Cedolare secca sugli affitti: tempistiche e modalità di applicazione


C’è tempo fino al 6 giugno per registrare i contratti di locazione i cui termini di registrazione scadono dal 7 aprile e fino a quella data (6 giugno) e scegliere se avvalersi della cedolare secca.

Questa finestra temporale è concessa, in applicazione all’art. 3 comma 2 dello Statuto del contribuente (legge 212 del 2000), per dare tempo agli interessati di conoscere la nuova normativa ed eventualmente esercitare l’opzione con più consapevolezza.

E’ stata introdotta a partire dal 2011 la "cedolare secca sugli affitti". Si tratta di un’imposta che sostituisce quelle attualmente dovute sulle locazioni (articolo 3 del dlgs 23/2011). E’ un regime facoltativo e si applica in alternativa a quello ordinario.

La cedolare secca, in pratica, sostituisce:

  • l’Irpef e le relative addizionali
  • l’imposta di registro
  • l’imposta di bollo.

E ancora:

  • l’imposta di registro sulle risoluzioni e proroghe del contratto di locazione
  • l’imposta di bollo, se dovuta, sulle risoluzioni e proroghe del contratto

Possono optare per il regime della cedolare secca le persone fisiche titolari del diritto di proprietà o del diritto reale di godimento (per esempio, usufrutto) su unità immobiliari abitative locate.

L’opzione non può essere effettuata nell’esercizio di attività di impresa o di arti e professioni.

Non possono aderire al nuovo regime le società e gli enti non commerciali.

Contitolarità

In caso di contitolarità dell’immobile l’opzione deve essere esercitata distintamente da ciascun locatore.

I locatori contitolari che non esercitano l’opzione sono tenuti al versamento dell’imposta di registro calcolata sulla parte del canone di locazione loro imputabile in base alle quote di possesso. Deve essere comunque versata l’imposta di bollo sul contratto di locazione.

L’imposta di registro deve essere versata per l’intero importo stabilito nei casi in cui la norma fissa l’ammontare minimo dell’imposta dovuta.

L’opzione può essere esercitata in relazione a ciascuna unità immobiliare ad uso abitativo e alle relative pertinenze locate congiuntamente all’abitazione.

Sono interessate, quindi, soltanto:

  • le unità abitative accatastate nelle categorie da A1 a A11 esclusa l’A10 (uffici o studi privati)
  • le relative pertinenze (solo se locate congiuntamente all’abitazione).

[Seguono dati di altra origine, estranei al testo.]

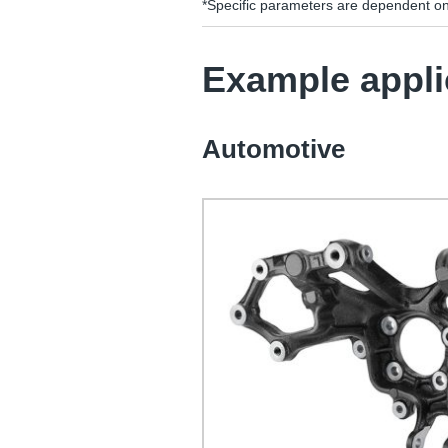
*Specific parameters are dependent o
Example appli
Automotive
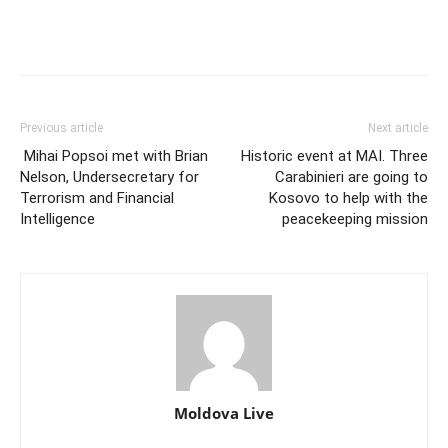
Previous article
Next article
Mihai Popsoi met with Brian
Historic event at MAI. Three
Nelson, Undersecretary for
Carabinieri are going to
Terrorism and Financial
Kosovo to help with the
Intelligence
peacekeeping mission
Moldova Live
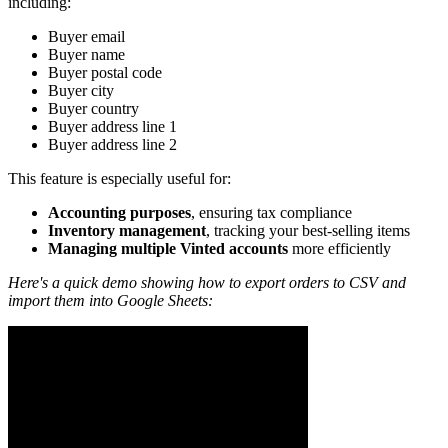
including:
Buyer email
Buyer name
Buyer postal code
Buyer city
Buyer country
Buyer address line 1
Buyer address line 2
This feature is especially useful for:
Accounting purposes
, ensuring tax compliance
Inventory management
, tracking your best-selling items
Managing multiple Vinted accounts
more efficiently
Here's a quick demo showing how to export orders to CSV and
import them into Google Sheets:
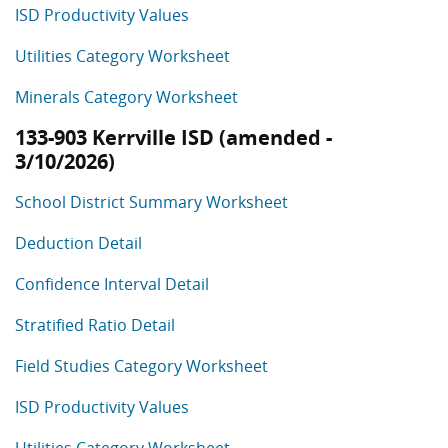
ISD Productivity Values
Utilities Category Worksheet
Minerals Category Worksheet
133-903 Kerrville ISD (amended -
3/10/2026)
School District Summary Worksheet
Deduction Detail
Confidence Interval Detail
Stratified Ratio Detail
Field Studies Category Worksheet
ISD Productivity Values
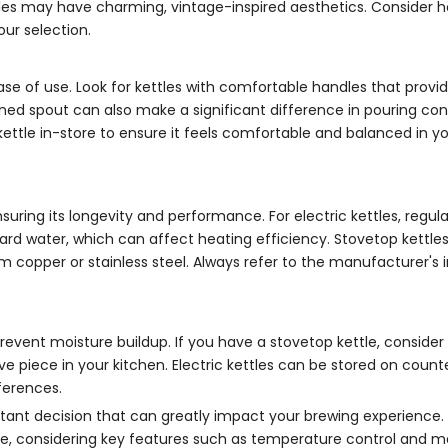
ettles may have charming, vintage-inspired aesthetics. Consider 
our selection.
ase of use. Look for kettles with comfortable handles that provi
gned spout can also make a significant difference in pouring con
the kettle in-store to ensure it feels comfortable and balanced in y
suring its longevity and performance. For electric kettles, regula
hard water, which can affect heating efficiency. Stovetop kettle
om copper or stainless steel. Always refer to the manufacturer's 
prevent moisture buildup. If you have a stovetop kettle, consider
ive piece in your kitchen. Electric kettles can be stored on count
ferences.
rtant decision that can greatly impact your brewing experience.
ble, considering key features such as temperature control and ma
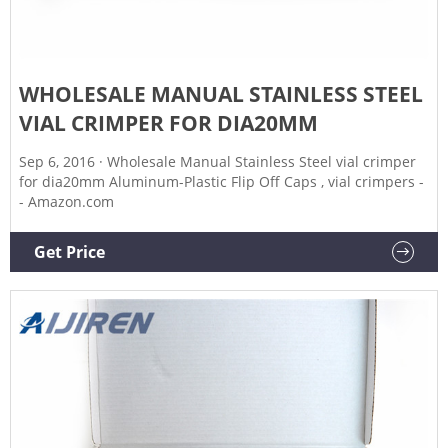
WHOLESALE MANUAL STAINLESS STEEL
VIAL CRIMPER FOR DIA20MM
Sep 6, 2016 · Wholesale Manual Stainless Steel vial crimper
for dia20mm Aluminum-Plastic Flip Off Caps , vial crimpers -
- Amazon.com
Get Price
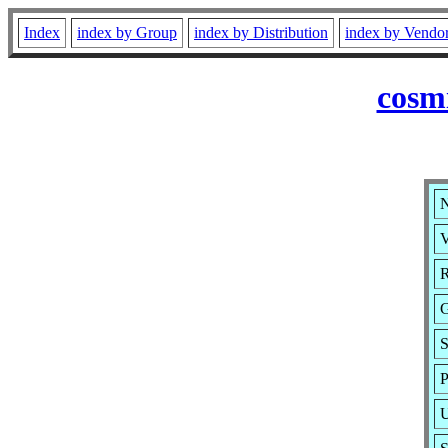
Index
index by Group
index by Distribution
index by Vendo
cosm
N
V
R
G
S
P
U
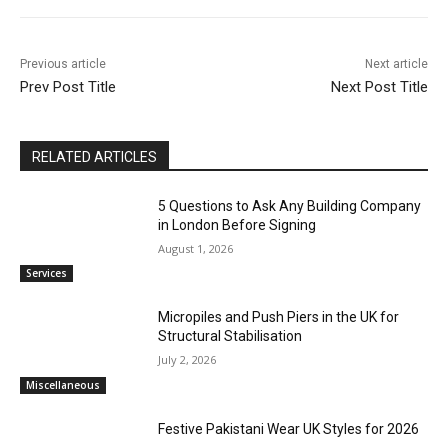
Previous article
Next article
Prev Post Title
Next Post Title
RELATED ARTICLES
5 Questions to Ask Any Building Company
in London Before Signing
August 1, 2026
Services
Micropiles and Push Piers in the UK for
Structural Stabilisation
July 2, 2026
Miscellaneous
Festive Pakistani Wear UK Styles for 2026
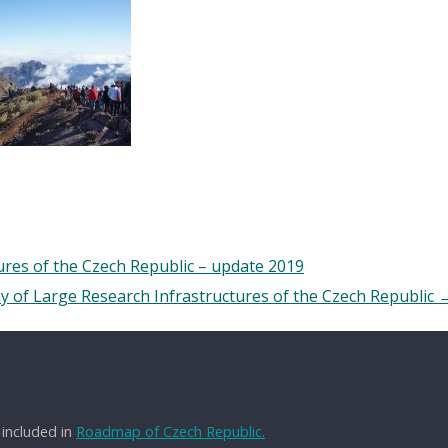
res of the Czech Republic – update 2019
y of Large Research Infrastructures of the Czech Republic
 included in
Roadmap of Czech Republic.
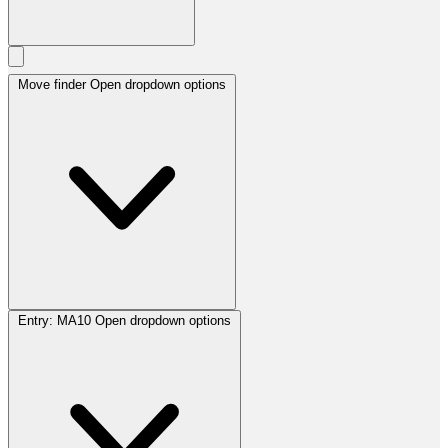
Move finder
Open dropdown options
Entry:
MA10
Open dropdown options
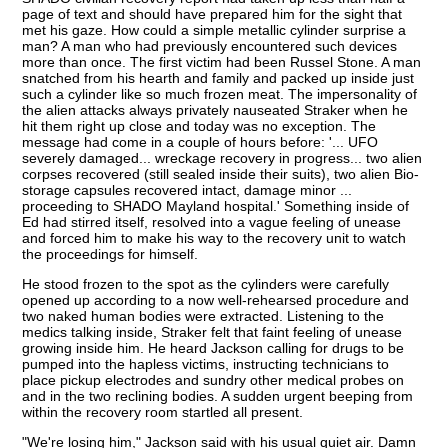
page of text and should have prepared him for the sight that
met his gaze. How could a simple metallic cylinder surprise a
man? A man who had previously encountered such devices
more than once. The first victim had been Russel Stone. A man
snatched from his hearth and family and packed up inside just
such a cylinder like so much frozen meat. The impersonality of
the alien attacks always privately nauseated Straker when he
hit them right up close and today was no exception. The
message had come in a couple of hours before: '... UFO
severely damaged... wreckage recovery in progress... two alien
corpses recovered (still sealed inside their suits), two alien Bio-
storage capsules recovered intact, damage minor ...
proceeding to SHADO Mayland hospital.' Something inside of
Ed had stirred itself, resolved into a vague feeling of unease
and forced him to make his way to the recovery unit to watch
the proceedings for himself.
He stood frozen to the spot as the cylinders were carefully
opened up according to a now well-rehearsed procedure and
two naked human bodies were extracted. Listening to the
medics talking inside, Straker felt that faint feeling of unease
growing inside him. He heard Jackson calling for drugs to be
pumped into the hapless victims, instructing technicians to
place pickup electrodes and sundry other medical probes on
and in the two reclining bodies. A sudden urgent beeping from
within the recovery room startled all present.
"We're losing him," Jackson said with his usual quiet air. Damn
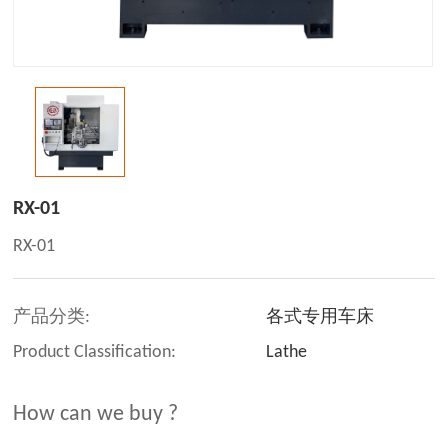
RX-01
RX-01
产品分类:
各式专用车床
Product Classification:
Lathe
How can we buy ?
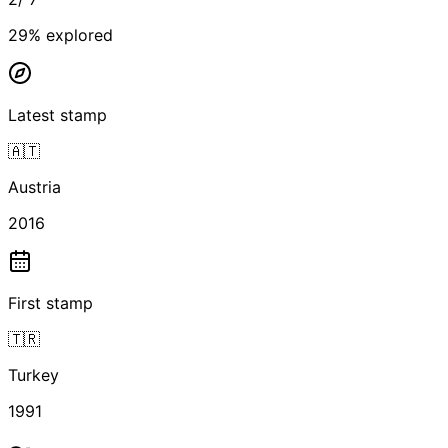
29
% explored
Latest stamp
🇦🇹
Austria
2016
First stamp
🇹🇷
Turkey
1991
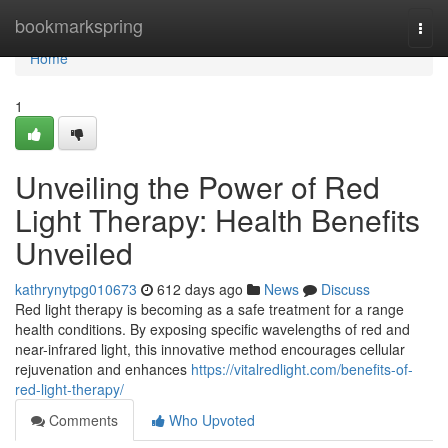
Home
bookmarkspring
Togg
navi
Home
1
Unveiling the Power of Red
Light Therapy: Health Benefits
Unveiled
kathrynytpg010673
612 days ago
News
Discuss
Red light therapy is becoming as a safe treatment for a range
health conditions. By exposing specific wavelengths of red and
near-infrared light, this innovative method encourages cellular
rejuvenation and enhances
https://vitalredlight.com/benefits-of-
red-light-therapy/
Comments
Who Upvoted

La nuova tassazione sostitutiva non si applica agli immobili strumentali o relativi all’attività di impresa o di arti e professioni.

Contratti misti

Se il contratto di locazione ha ad oggetto unità immobiliari abitative per le quali viene esercitata l’opzione per l’applicazione della cedolare secca e altri immobili per i quali non è esercitata l’opzione l’imposta di registro è calcolata:

  • sui soli canoni riferiti agli immobili per i quali non è stata esercitata l’opzione
  • sulla parte di canone imputabile a ciascun immobile in proporzione alla rendita, se il canone è stato pattuito unitariamente.

    Il locatore (proprietario) che decide di avvalersi del nuovo regime deve darne comunicazione al conduttore (affittuario).

    La comunicazione va effettuata con raccomandata e deve contenere la rinuncia alla facoltà di chiedere, per tutta la durata dell’opzione, l’aggiornamento del canone di locazione, anche se è previsto nel contratto, inclusa la variazione accertata dall’Istat dell’indice nazionale dei prezzi al consumo per le famiglie di operai e impiegati dell’anno precedente.

    Attenzione: la comunicazione è obbligatoria e deve essere inviata prima di esercitare l’opzione. Il mancato invio rende inefficace l’opzione stessa (articolo 3, comma 11 del dlgs 23/2011).